The Phillips Collects: Sam Gilliam

Sam Gilliam, Purple Antelope Space Squeeze, 1987

Sam Gilliam, Purple Antelope Space Squeeze, 1987, Diptych: Relief, etching, aquatint and collagraph on handmade paper with embossing, hand-painting and hand-painted collage, 41 ½ x 81 ⅝ in., The Phillips Collection, Bequest of the Estate of Marion Goldin

Born in Tupelo, Mississippi, in 1933, Sam Gilliam received his BA and MA from the University of Louisville. In 1962, he moved to Washington, DC, where the Washington Color School led by Morris Louis, Kenneth Noland, Gene Davis, Howard Mehring, and Thomas Downing had flourished. Following a period of figurative painting, Gilliam embraced abstraction and hard-edge geometric designs, and then experimented with expressive pourings. In 1967, The Phillips Collection purchased Gilliam’s Red Petals, and hosted his first solo show. While preparing for this exhibition, Gilliam discovered that by creasing, bunching, or crumpling paper still wet with watercolor, he could create an armature for his color combinations, a kind of drawing to structure his compositions. These experiments also shaped his approach to printmaking.
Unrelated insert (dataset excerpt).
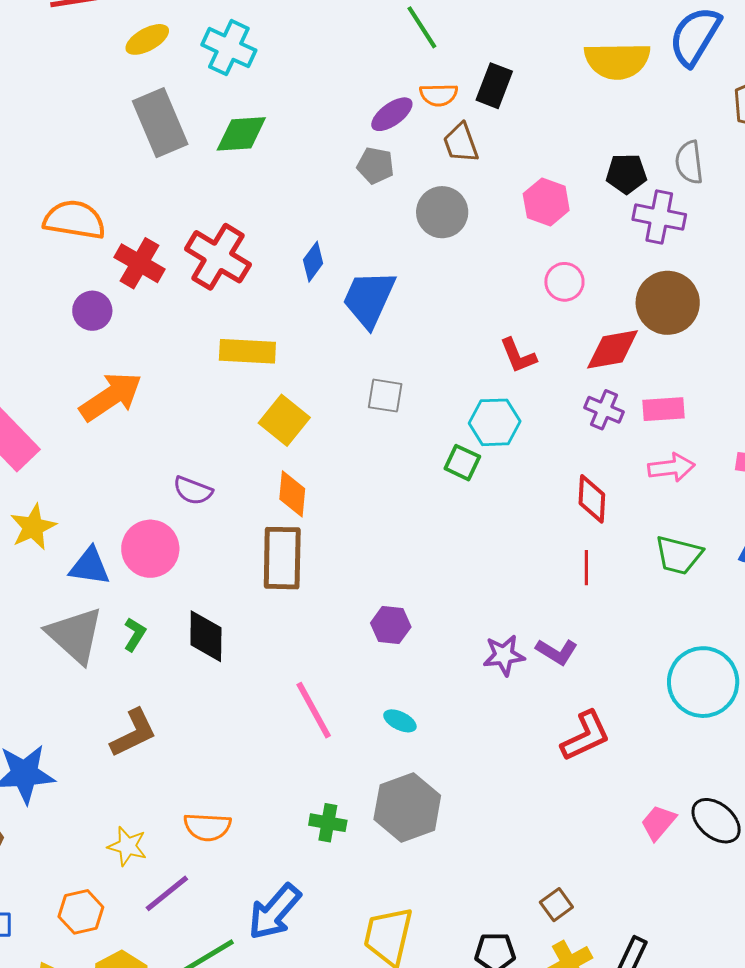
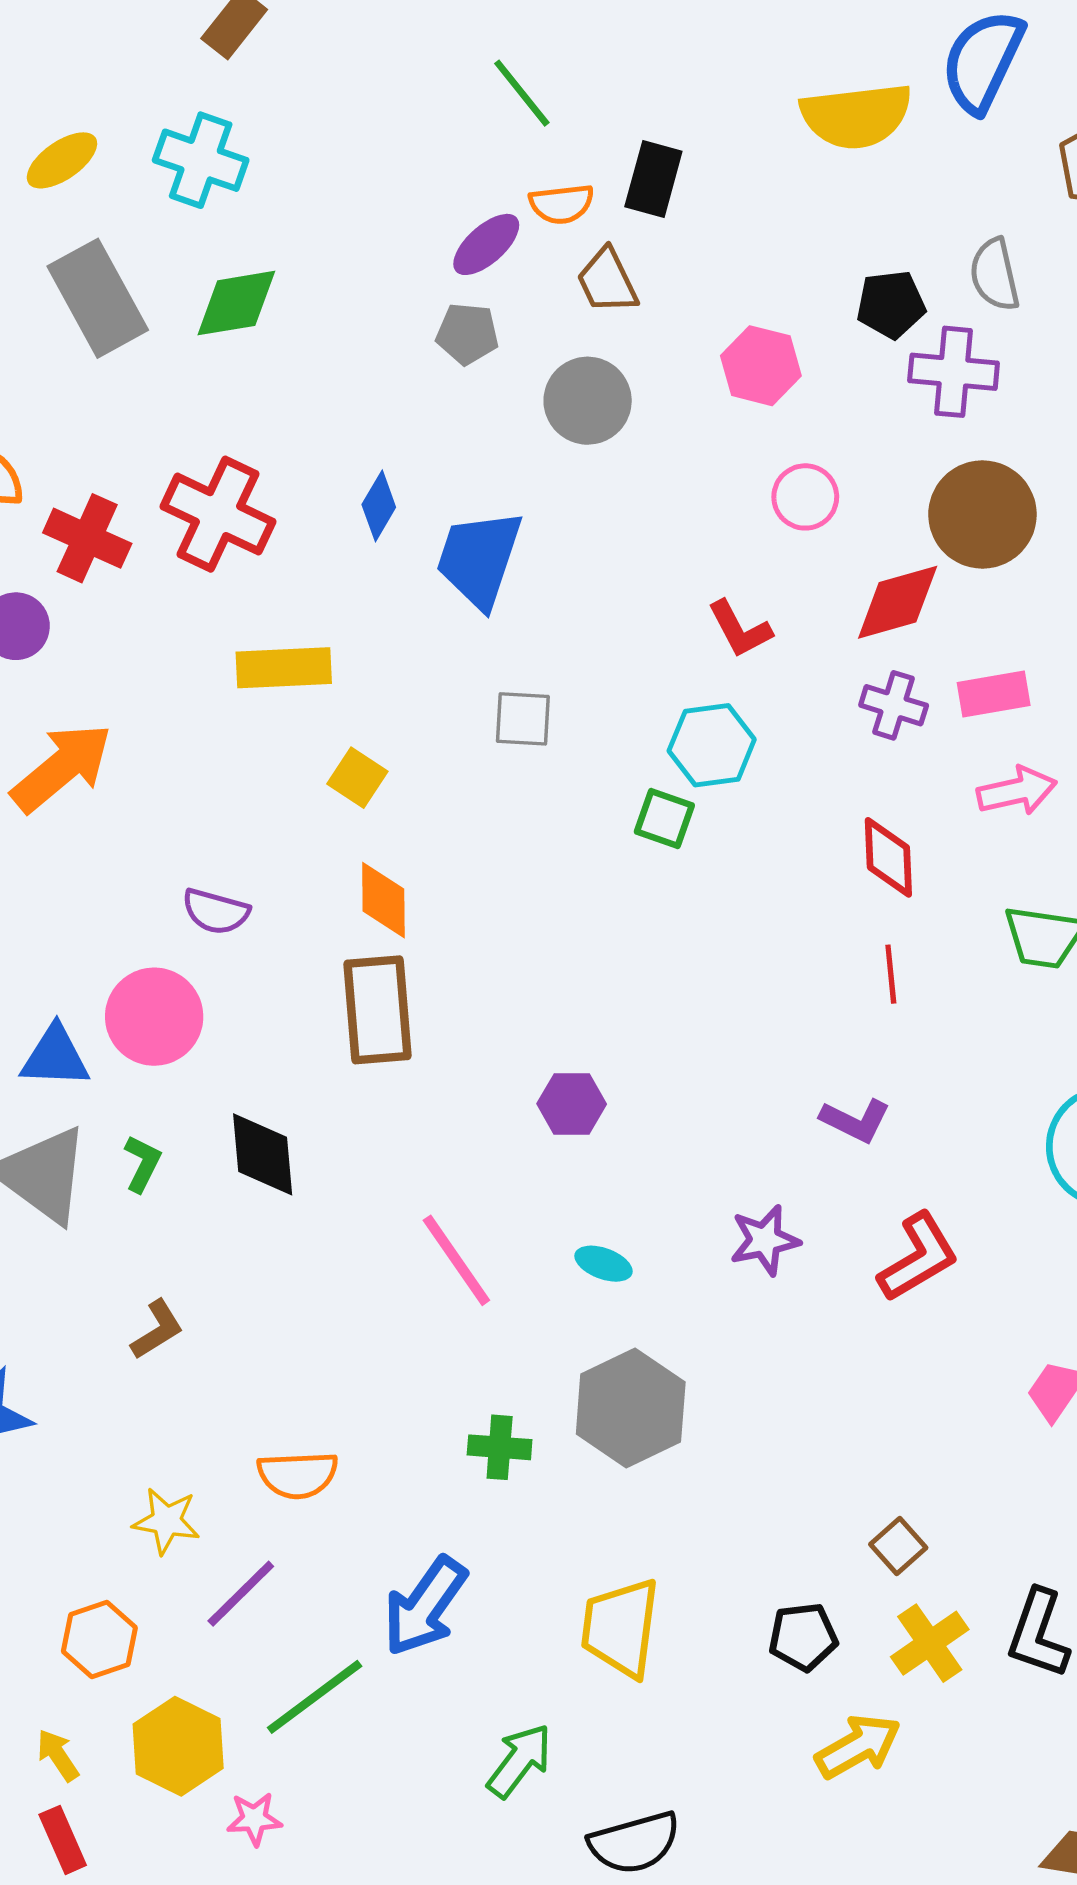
yellow square: (284, 420) -> (357, 778), size x0.7
purple star: (504, 655) -> (765, 1240), moved
brown L-shape: (133, 733) -> (157, 1330), size x0.7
In the early 1970s, while a visiting artist at the University of Wisconsin, Madison, Gilliam practiced printmaking with William Weege. In 1987, Weege founded Tandem Press, and Gilliam was the first artist invited to print there. Purple Antelope Space Squeeze is the first editioned work created for Tandem. Gilliam first sent Weege a drawing of the shape he wanted the paper to be, and a mold was made according to those specifications. The initial image was a relief print using carved woodblock elements and lithography inks. Then Gilliam attached handmade paper collage pieces he had painted. A variety of printing techniques followed involving inked and un-inked metal relief plates, steel and zinc etchings, and aquatint plates. Gilliam then hand painted details on the surfaces to prepare them for their final printing while inks from previous runs were still wet. Each impression of the print bears a unique pattern because the artist placed the printing elements in different positions and inked them in a variety of colors. Purple Antelope Space Squeeze is the second print and the eighth work by the artist to enter the collection.

One thought on “The Phillips Collects: Sam Gilliam

  1. You forgot to include Paul Reed in the group of Washington Color School artists. There was Morris Louis, Kenneth Noland, Gene Davis, Howard Mehring, Thomas Downing and Paul Reed.